Although the U.S. Constitution stated that all men were created equal, it left out the rights of women who, therefore, did not have the right to vote and partiicpate in the development of laws. In 1848 in Seneca Falls, New York, women declared that they too deserved the right to vote. For the rest of the nineteenth century and into the twentieth, women and their supporters argued for woman suffrage. In 1920, the Nineteenth Amendment to the Constitution was ratified granting women the right to vote.

Citation: League of Women Voters. 1920. Erie: Erie Litho & Ptg Co. Poster.

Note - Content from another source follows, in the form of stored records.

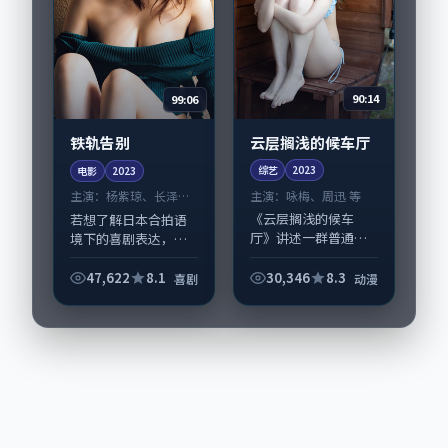
90:14
99:06
云层搁浅的候车厅
铁轨告别
综艺
2023
电影
2023
主演：
咏梅、周迅 等
主演：
杨紫琼、长泽雅
美 等
《云层搁浅的候车
若想了解日本合拍语
厅》讲述一群普通人
境下的喜剧表达，
在偶然事件中被迫改
《铁轨告别》值得关
写人生轨迹的故事，
注：剧情侧重人物动
47,622
8.1
30,346
8.3
喜剧
动漫
动漫类型元素服务于
机与生活细节的咬
人物刻画而非噱头。
合，杨紫琼、长泽雅
导演贾樟柯擅长留白
美与配角群戏并重。
叙事，咏梅、周迅的
影片2023年面世后
情...
在...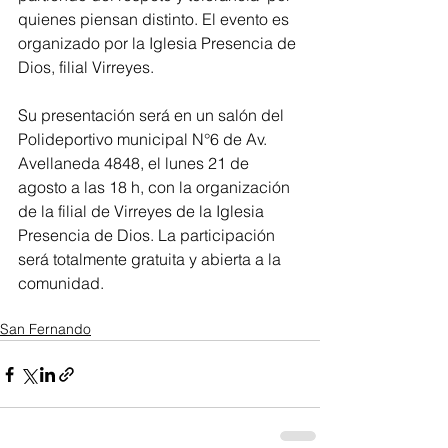
quienes piensan distinto. El evento es 
organizado por la Iglesia Presencia de 
Dios, filial Virreyes.
Su presentación será en un salón del 
Polideportivo municipal N°6 de Av. 
Avellaneda 4848, el lunes 21 de 
agosto a las 18 h, con la organización 
de la filial de Virreyes de la Iglesia 
Presencia de Dios. La participación 
será totalmente gratuita y abierta a la 
comunidad. 
San Fernando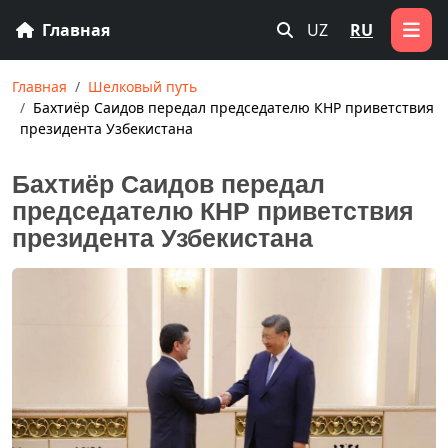
Главная
UZ
RU
Главная
Шелковый путь
Бахтиёр Саидов передал председателю КНР приветствия
президента Узбекистана
Бахтиёр Саидов передал
председателю КНР приветствия
президента Узбекистана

Equal Suffrage League of Virginia Papers, Acc. 22002. Library of Virginia


Social Studies: VS.1, USI.8, USII.1, US11.3, CE.1, CE.3, CE.5, GOVT.1, GOVT.6
Art: 4.18, 4.19, 5.18, 5.19
English: 4.7, 5.7

Suggested Questions

In Their Shoes: Pretend you are a suffragist. Write a letter expressing your viewpoint in the hopes of persuading someone to join you in this movement. Who would you send it to?

Current Connections: How might images like this one from the poster have affected the League of Women Voters? To what extent is this group and its work still relevant today?

Analyze: In regards to the poster, what is the message? How do you know? Who is the target audience? 

Artistic Exploration: Look at the poster encouraging women to vote. What do you see regarding the three figures (and who they are) and the objects and background? In your opinion, to what extent is this poster effective in its advocacy for voting? Be specific.